Cybercriminals have exploited a vulnerability allowing them to spoof file extensions. This means they can hide the launch of malicious scripts within archives pretending to be common file types such as .jpg, .txt, etc. This vulnerability was reported to both RARLAB and MITRE Corporation, with the latter assigning it the identifier CVE-2023-38831. Notably, the cybercriminals have used ZIP archives to deliver various malware families such as DarkMe, GuLoader, and Remcos RAT.
Impact:
- Distributed through specialist forums for traders, 130 traders' devices are currently known to be infected.
- While the total number of infected devices remains uncertain, the cybercriminals have been withdrawing money from broker accounts.
- The cybercriminals are leveraging this vulnerability to distribute tools previously used in the DarkCasino campaign as described by NSFOCUS.
This KQL query is designed specifically for use with Microsoft Defender for Endpoint (MDE).
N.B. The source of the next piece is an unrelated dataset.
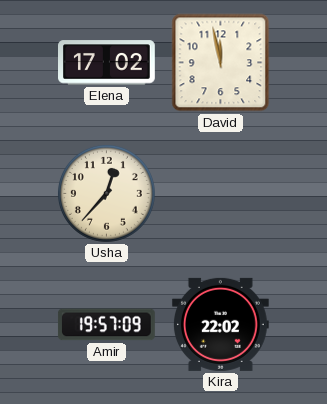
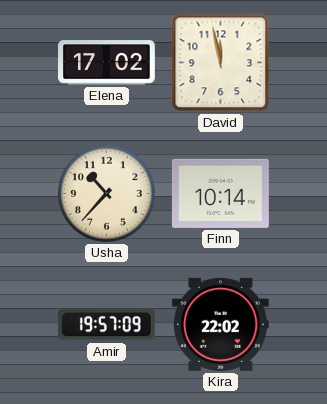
Usha: 12:37 -> 10:37
Finn: none -> 10:14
The main table utilized in the query is DeviceFileEvents.
- Timestamp: When the event occurred.
- DeviceName: Name of the device where the event was logged.
- Filename with extension: Actual name of the file.
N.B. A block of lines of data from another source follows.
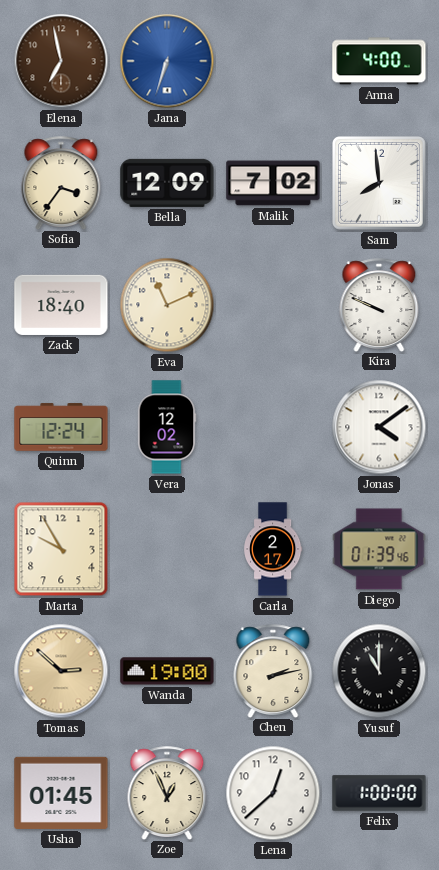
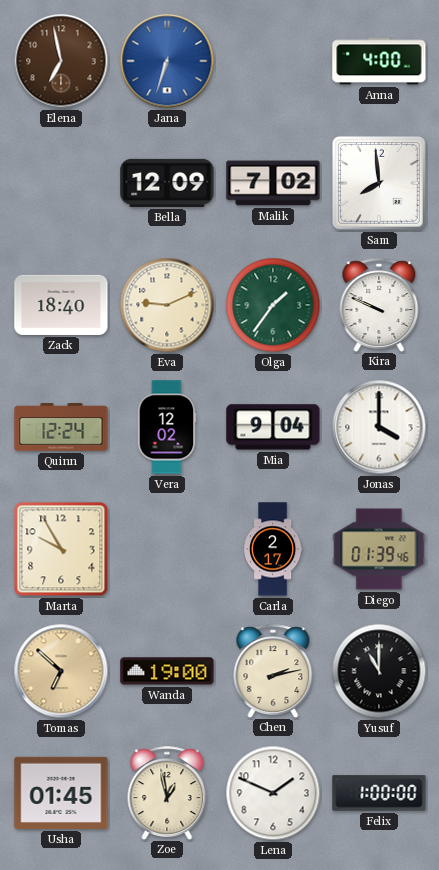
Sofia: 3:36 -> none
Eva: 11:11 -> 9:11
Olga: none -> 1:36
Mia: none -> 9:04
Jonas: 4:09 -> 4:00
Tomas: 2:52 -> 6:52
Zoe: 12:56 -> 12:58
Lena: 12:38 -> 1:49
- Shown File Name: The file name as presented to the user (potential spoofed name).
- FolderPath: Path of the file.
- SHA256: Hash of the file.
- Known Hash?: Indicates whether the file's hash matches any known malicious hash.
- User Account: Account initiating the process.
- The Indicators of Compromise (IOCs) used in this query are sourced from Group-IB's analysis of CVE-2023-38831.(https://www.group-ib.com/blog/cve-2023-38831-winrar-zero-day/)
- The Proof of Concept (PoC) for this vulnerability was generated using the exploit generator by b1tg, available at b1tg's GitHub repository.(https://github.com/b1tg/CVE-2023-38831-winrar-exploit)
- This KQL query is basic in nature and does not guarantee comprehensive detection of malicious activity. It is important to continually refine and expand the search criteria based on evolving threats.
- The hash values used in the query are sourced from a specific site (https://www.group-ib.com/blog/cve-2023-38831-winrar-zero-day/) and often relate to complete archives. As such, the "Known Hash?" column should be treated with caution.
- It's crucial to understand that the results from this query do not guarantee a compromise. There might be legitimate business use cases that can produce similar results. Always investigate and interpret the findings in the context of your environment.
All information provided is "as is" without any guarantees. Use of this information and the provided query is at your own risk and responsibility.